Your answer should be every line of the records that contains the word "Schwerin", copied as it stands.
Input data Block Start
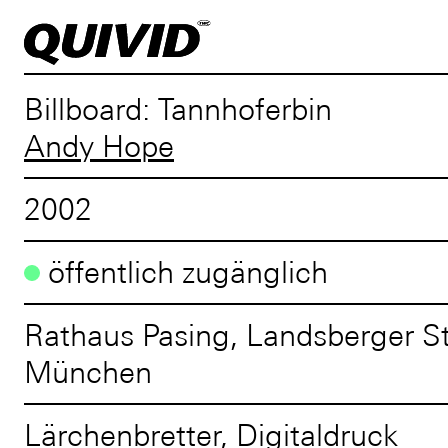
Billboard: Tannhoferbin
Andy Hope
2002
öffentlich zugänglich
Rathaus Pasing, Landsberger S
München
Lärchenbretter, Digitaldruck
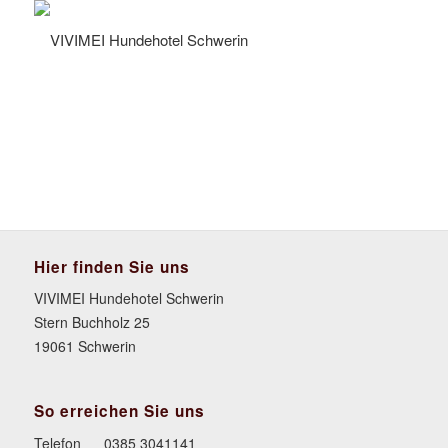
Hier finden Sie uns
VIVIMEI Hundehotel Schwerin
Stern Buchholz 25
19061 Schwerin
So erreichen Sie uns
Telefon
0385 3041141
Input data Block End
**Solution to the problem:**
VIVIMEI Hundehotel Schwerin
19061 Schwerin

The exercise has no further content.